O que acresce ao horror e escandaliza o homem livre e verdadeiro cristão, é o facto de as acções de uma tal barbaridade terem sido obra daqueles que se diziam “servos de Deus”… comportando-se como a vulgar populaça desumanizada, regozijando-se “bestialmente” com os gritos dos desgraçados inocentes supliciados, cujo cheiro da carne humana rojada viva nos braseiros, centuplicava o horror da cena!

Milhares de supliciados em Portugal e outros tantos crimes contra a humanidade foram cometidos pelos tribunais do Santo Ofício, comportando-se como uma seita de fanáticos, nada tendo a ver com a verdadeira fé Cristã, impregnada de perdão e tolerância…!

Uma das muitas famílias de Cristãos Novos, fugida aos Inquisidores, estabeleceu-se na cidade de Nantes, em França, os Vaz de Melo, onde mais tarde, uma outra tragédia iria exterminar esta infeliz família!

No Museu das Beaux Arts de Nantes – Françe encontra-se exposta uma pintura de Auguste-Hyacinthe Debay representando uma “populaça” junto a um estrado, em cuja escada de acesso figuram cinco jovens vestidas ricamente em posição de devota oração… representando as “Demoiselles” do Castelo da Metairie, de Poiré-sur-Vie (Nantes) pouco antes da subida ao cadafalso e suplício da guilhotina, a 19 de Dezembro 1793.
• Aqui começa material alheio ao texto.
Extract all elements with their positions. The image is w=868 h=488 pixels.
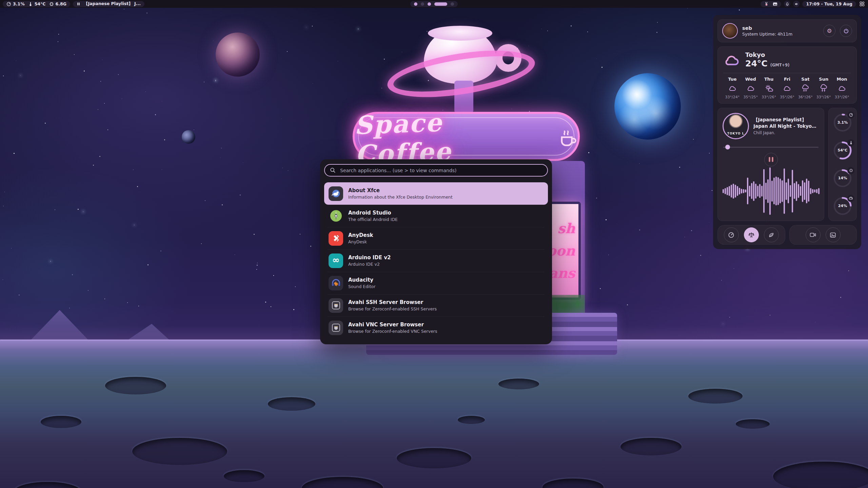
waveform-bar <box>737 186 738 196</box>
app-title: Avahi SSH Server Browser <box>348 299 437 305</box>
workspace-dot-occupied[interactable] <box>414 2 417 6</box>
overview-grid-icon[interactable] <box>859 1 865 6</box>
tray-app-icon[interactable] <box>764 2 769 6</box>
control-panel: seb System Uptime: 4h11m ⚙ Tokyo 24°C (G… <box>713 15 861 249</box>
power-button[interactable] <box>840 25 852 37</box>
small-moon <box>182 130 195 144</box>
waveform-bar <box>790 185 791 197</box>
settings-button[interactable]: ⚙ <box>823 25 835 37</box>
app-title: Audacity <box>348 277 375 283</box>
waveform-bar <box>773 178 775 204</box>
waveform-bar <box>753 181 754 201</box>
chip-icon <box>847 167 854 174</box>
waveform-bar <box>810 188 811 194</box>
media-pill[interactable]: 【Japanese Playlist】 J... <box>73 1 144 7</box>
tray-screenshot-icon[interactable] <box>773 2 777 6</box>
audacity-icon <box>329 276 343 290</box>
chip-icon <box>49 2 54 6</box>
track-artist: Chill Japan. <box>753 130 819 135</box>
pause-button[interactable] <box>764 153 778 166</box>
gauge-54C: 54°C <box>833 141 852 160</box>
moon-crater <box>132 438 227 465</box>
user-card: seb System Uptime: 4h11m ⚙ <box>717 19 857 42</box>
moon-crater <box>773 462 868 488</box>
power-saver-profile-button[interactable] <box>764 227 779 242</box>
waveform-bar <box>759 184 761 198</box>
waveform-bar <box>767 179 769 203</box>
waveform-bar <box>745 189 746 192</box>
app-row-avahi-ssh[interactable]: Avahi SSH Server Browser Browse for Zero… <box>324 294 548 317</box>
forecast-day-sun: Sun33°/26° <box>814 77 833 99</box>
screen-record-button[interactable] <box>806 227 821 242</box>
workspace-dot-empty[interactable] <box>421 2 424 6</box>
app-row-arduino[interactable]: ∞ Arduino IDE v2 Arduino IDE v2 <box>324 249 548 272</box>
forecast-day-wed: Wed35°/25° <box>742 77 760 99</box>
weather-cloudy-icon <box>833 83 851 94</box>
workspace-dot-active[interactable] <box>434 2 447 6</box>
gauge-24: 24% <box>833 196 852 216</box>
forecast-temps: 35°/26° <box>778 95 796 99</box>
music-player-card: TOKYO L 【Japanese Playlist】 Japan All Ni… <box>717 108 824 221</box>
waveform-bar <box>806 179 807 203</box>
workspace-dot-occupied[interactable] <box>428 2 431 6</box>
waveform-bar <box>757 186 758 197</box>
video-camera-icon <box>810 232 816 238</box>
app-row-avahi-vnc[interactable]: Avahi VNC Server Browser Browse for Zero… <box>324 317 548 339</box>
app-title: Android Studio <box>348 210 398 216</box>
system-tray <box>761 1 781 7</box>
app-row-anydesk[interactable]: AnyDesk AnyDesk <box>324 227 548 249</box>
screenshot-button[interactable] <box>826 227 841 242</box>
weather-cloudy-icon <box>742 83 760 94</box>
waveform-bar <box>729 186 730 196</box>
moon-crater <box>736 419 770 429</box>
forecast-temps: 33°/26° <box>814 95 833 99</box>
memory-value: 6.8G <box>56 1 66 6</box>
waveform-bar <box>796 181 797 201</box>
performance-profile-button[interactable] <box>724 227 739 242</box>
balanced-profile-button[interactable] <box>744 227 759 242</box>
waveform-bar <box>733 184 734 199</box>
app-subtitle: Information about the Xfce Desktop Envir… <box>348 195 453 200</box>
notifications-button[interactable] <box>784 1 790 7</box>
progress-thumb[interactable] <box>725 145 730 149</box>
app-subtitle: Sound Editor <box>348 284 375 289</box>
moon-crater <box>458 416 485 424</box>
moon-crater <box>688 389 743 404</box>
search-bar[interactable] <box>324 164 548 177</box>
app-subtitle: Browse for Zeroconf-enabled VNC Servers <box>348 329 437 334</box>
workspace-indicator[interactable] <box>410 1 458 7</box>
app-row-android-studio[interactable]: Android Studio The official Android IDE <box>324 205 548 227</box>
moon-crater <box>620 438 682 455</box>
waveform-bar <box>741 189 742 194</box>
system-uptime: System Uptime: 4h11m <box>742 32 819 37</box>
waveform-bar <box>731 185 732 198</box>
waveform-bar <box>814 189 815 192</box>
app-title: About Xfce <box>348 187 453 194</box>
gauge-3.1: 3.1% <box>833 113 852 133</box>
window-neon-text: ans <box>549 266 575 280</box>
waveform-bar <box>763 169 765 213</box>
app-row-about-xfce[interactable]: About Xfce Information about the Xfce De… <box>324 182 548 205</box>
clock[interactable]: 17:09 - Tue, 19 Aug <box>802 1 856 7</box>
waveform-bar <box>812 189 813 193</box>
volume-button[interactable] <box>793 1 800 7</box>
gauge-14: 14% <box>833 168 852 188</box>
waveform-bar <box>777 177 779 205</box>
anydesk-icon <box>329 231 343 246</box>
search-input[interactable] <box>339 167 542 174</box>
waveform-bar <box>788 179 789 203</box>
forecast-day-label: Fri <box>778 77 796 82</box>
user-name: seb <box>742 25 819 31</box>
waveform-bar <box>800 186 801 196</box>
workspace-dot-empty[interactable] <box>451 2 454 6</box>
avatar <box>722 23 738 39</box>
app-row-audacity[interactable]: Audacity Sound Editor <box>324 272 548 294</box>
track-progress-slider[interactable] <box>723 145 818 149</box>
neon-sign: Space Coffee <box>353 112 580 161</box>
waveform-bar <box>765 183 767 200</box>
moon-crater <box>14 482 81 488</box>
album-art-text: TOKYO L <box>724 132 748 135</box>
capture-controls <box>789 225 857 245</box>
waveform-bar <box>792 170 793 212</box>
waveform-bar <box>749 186 750 197</box>
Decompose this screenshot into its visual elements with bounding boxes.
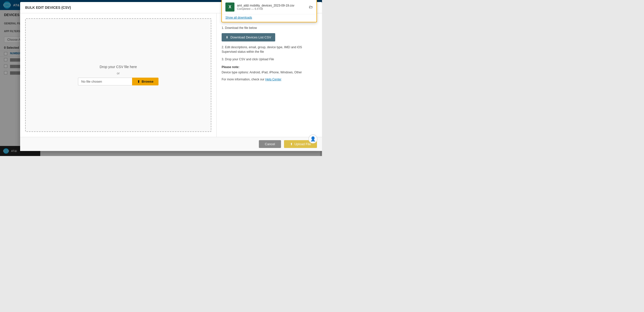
download-item: X aml_at&t mobility_devices_2023-09-19.c… [222,0,316,14]
download-devices-csv-button[interactable]: ⬇ Download Devices List CSV [222,33,275,41]
browse-button[interactable]: ⬆ Browse [132,78,158,85]
open-folder-icon[interactable]: 🗁 [309,5,313,9]
no-file-label: No file chosen [78,78,132,85]
upload-section: Drop your CSV file here or No file chose… [20,13,216,137]
upload-file-label: Upload File [294,142,311,146]
help-center-link[interactable]: Help Center [265,78,281,81]
modal-body: Drop your CSV file here or No file chose… [20,13,322,137]
cancel-button[interactable]: Cancel [259,140,281,148]
instructions-section: HOW TO BULK EDIT YOUR DEVICES 1. Downloa… [216,13,322,137]
chat-avatar-icon: 👤 [310,136,316,142]
bulk-edit-modal: BULK EDIT DEVICES (CSV) Drop your CSV fi… [20,2,322,151]
download-info: aml_at&t mobility_devices_2023-09-19.csv… [237,4,306,10]
modal-footer: Cancel ⬆ Upload File [20,137,322,151]
upload-file-icon: ⬆ [290,142,293,146]
step3-italic: Upload File [259,58,274,61]
or-text: or [117,71,120,75]
browse-label: Browse [142,80,153,83]
drop-zone-text: Drop your CSV file here [100,65,137,69]
download-filename: aml_at&t mobility_devices_2023-09-19.csv [237,4,306,7]
help-prefix: For more information, check our [222,78,265,81]
upload-icon: ⬆ [137,80,140,84]
note-text: Device type options: Android, iPad, iPho… [222,70,317,75]
step-3: 3. Drop your CSV and click Upload File [222,57,317,62]
download-btn-label: Download Devices List CSV [230,35,271,39]
help-text: For more information, check our Help Cen… [222,78,317,81]
file-input-row: No file chosen ⬆ Browse [78,78,158,85]
step-2: 2. Edit descriptions, email, group, devi… [222,45,317,54]
note-label: Please note: [222,65,239,69]
step3-text: 3. Drop your CSV and click [222,58,259,61]
excel-file-icon: X [225,3,234,12]
step-1: 1. Download the file below [222,26,317,30]
show-all-downloads-link[interactable]: Show all downloads [222,14,316,22]
drop-zone[interactable]: Drop your CSV file here or No file chose… [25,18,211,132]
download-notification-popup: X aml_at&t mobility_devices_2023-09-19.c… [221,0,317,22]
download-status: Completed — 6.9 KB [237,7,306,10]
chat-support-button[interactable]: 👤 [308,134,317,143]
download-icon: ⬇ [226,35,228,39]
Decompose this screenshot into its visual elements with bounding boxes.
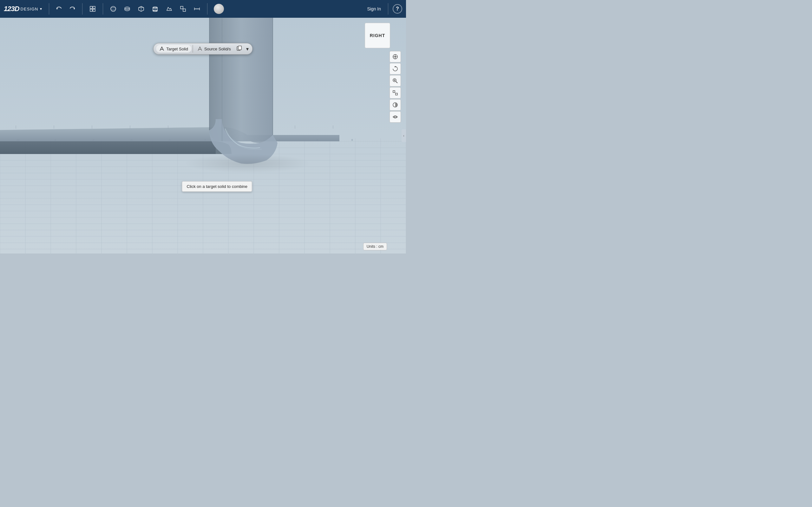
svg-rect-95 bbox=[396, 93, 397, 95]
target-solid-label: Target Solid bbox=[166, 47, 188, 51]
primitive-torus-button[interactable] bbox=[121, 4, 133, 14]
viewport: -10 -8 -6 -4 -2 0 2 4 6 8 bbox=[0, 18, 406, 253]
transform-button[interactable] bbox=[177, 4, 189, 14]
logo-dropdown-icon[interactable]: ▾ bbox=[40, 7, 42, 11]
svg-rect-3 bbox=[93, 6, 95, 9]
svg-rect-5 bbox=[93, 9, 95, 11]
grid-snap-button[interactable] bbox=[87, 4, 98, 14]
svg-rect-17 bbox=[183, 9, 186, 11]
pan-tool-button[interactable] bbox=[390, 51, 401, 62]
undo-button[interactable] bbox=[54, 4, 64, 14]
nav-divider-5 bbox=[388, 3, 388, 14]
navbar: 123D DESIGN ▾ bbox=[0, 0, 406, 18]
units-text: Units : cm bbox=[367, 244, 384, 249]
help-button[interactable]: ? bbox=[393, 4, 402, 14]
svg-marker-1 bbox=[73, 8, 75, 9]
nav-divider-3 bbox=[103, 3, 103, 14]
svg-rect-16 bbox=[181, 6, 183, 9]
logo-design: DESIGN bbox=[20, 7, 38, 11]
primitive-cylinder-button[interactable] bbox=[149, 4, 161, 14]
combine-dropdown-button[interactable]: ▾ bbox=[245, 45, 250, 53]
primitive-sphere-button[interactable] bbox=[107, 4, 119, 14]
target-solid-button[interactable]: Target Solid bbox=[156, 45, 191, 53]
measure-button[interactable] bbox=[191, 4, 203, 14]
sign-in-button[interactable]: Sign In bbox=[364, 5, 384, 13]
svg-marker-0 bbox=[56, 8, 58, 9]
view-tool-button[interactable] bbox=[390, 111, 401, 123]
material-sphere-button[interactable] bbox=[214, 4, 224, 14]
logo-123d: 123D bbox=[4, 5, 19, 13]
logo-area: 123D DESIGN ▾ bbox=[4, 5, 42, 13]
combine-copy-button[interactable] bbox=[235, 45, 244, 53]
view-cube-label: RIGHT bbox=[370, 33, 386, 38]
combine-divider bbox=[193, 45, 193, 53]
svg-line-96 bbox=[395, 93, 396, 93]
svg-rect-94 bbox=[393, 91, 395, 93]
source-solid-button[interactable]: Source Solid/s bbox=[194, 45, 234, 53]
tooltip-text: Click on a target solid to combine bbox=[187, 184, 247, 189]
zoom-tool-button[interactable] bbox=[390, 75, 401, 87]
units-label: Units : cm bbox=[363, 243, 387, 250]
svg-rect-4 bbox=[90, 9, 92, 11]
primitive-box-button[interactable] bbox=[136, 4, 147, 14]
svg-point-88 bbox=[395, 56, 396, 57]
nav-divider-1 bbox=[49, 3, 49, 14]
right-toolbar bbox=[390, 51, 401, 123]
view-cube[interactable]: RIGHT bbox=[365, 23, 390, 48]
svg-rect-2 bbox=[90, 6, 92, 9]
svg-rect-84 bbox=[239, 46, 242, 50]
source-solid-label: Source Solid/s bbox=[204, 47, 231, 51]
svg-text:8: 8 bbox=[351, 138, 353, 141]
redo-button[interactable] bbox=[67, 4, 78, 14]
svg-point-98 bbox=[394, 116, 396, 118]
orbit-tool-button[interactable] bbox=[390, 63, 401, 74]
appearance-tool-button[interactable] bbox=[390, 99, 401, 111]
nav-divider-4 bbox=[207, 3, 207, 14]
combine-toolbar: Target Solid Source Solid/s ▾ bbox=[153, 43, 252, 55]
sketch-button[interactable] bbox=[163, 4, 175, 14]
svg-point-6 bbox=[111, 6, 116, 11]
svg-point-73 bbox=[184, 154, 311, 173]
combine-icon-area: ▾ bbox=[235, 45, 250, 53]
svg-point-7 bbox=[111, 8, 116, 10]
collapse-tab[interactable]: ‹ bbox=[402, 129, 406, 142]
svg-line-91 bbox=[396, 81, 397, 83]
tooltip: Click on a target solid to combine bbox=[182, 181, 252, 192]
nav-divider-2 bbox=[82, 3, 83, 14]
fit-tool-button[interactable] bbox=[390, 87, 401, 99]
As ditas donzelas de ascendência nobre são: Gabrielle; Marguerite; Claire e Olympe Vaz de Melo, quatro irmãs de 28, 27, 26 e 17 anos, acompanhadas de Jeanne Roy, a criada que recusou a liberdade, para não abandonar as donzelas ao infortúnio, e que preferiu acompanhá-las até ao suplício!

Estas donzelas piedosas cujo pai Alexandre Vaz de Melo era descendente do Físico, Henriq Vaz de Melo, português Cristão Novo, Físico da Vila de Nantes, e médico da rainha de França, Maria de Médicis, esposa do rei Henry IV, semeavam a caridade junto dos infelizes… foram supliciadas em 1793, condenadas sem julgamento pelo famigerado procurador Jean Baptiste Carrier, político revolucionário, pelo “crime de pertencerem à nobreza”…!

O carrasco que oficiou o suplício (figura no estrado com um boné vermelho) morreu com os remorsos, 3 dias após o evento. O “procurador” Jean Baptiste Carrier, foi ele mesmo guilhotinado pelos crimes que cometeu, praticamente no dia aniversário do suplício das donzelas Vaz de Melo, a 16 de Dezembro de 1794.

Em 27 Fevereiro de 2015, o Governo português decidiu reconhecer um “erro histórico” promulgando o decreto-lei N°30-A/2015, que estabelece o direito de retorno, e reaquisição de direito da nacionalidade portuguesa, a todos os descendentes dos Cristãos Novos, expulsados ou fugitivos durante a actuação da Inquisição em Portugal.

Reconhecer os erros cometidos por outros no passado, não constitui um “Pretium Doloris”, mas rende dignidade e justiça aqueles que deles sofreram…!

Muitos dos alto-minhotos de hoje ignoram a sua ascendência Cristã Nova, saída dos casamentos que mercadores e artesãos forasteiros espalharam discretamente nas nossas aldeias.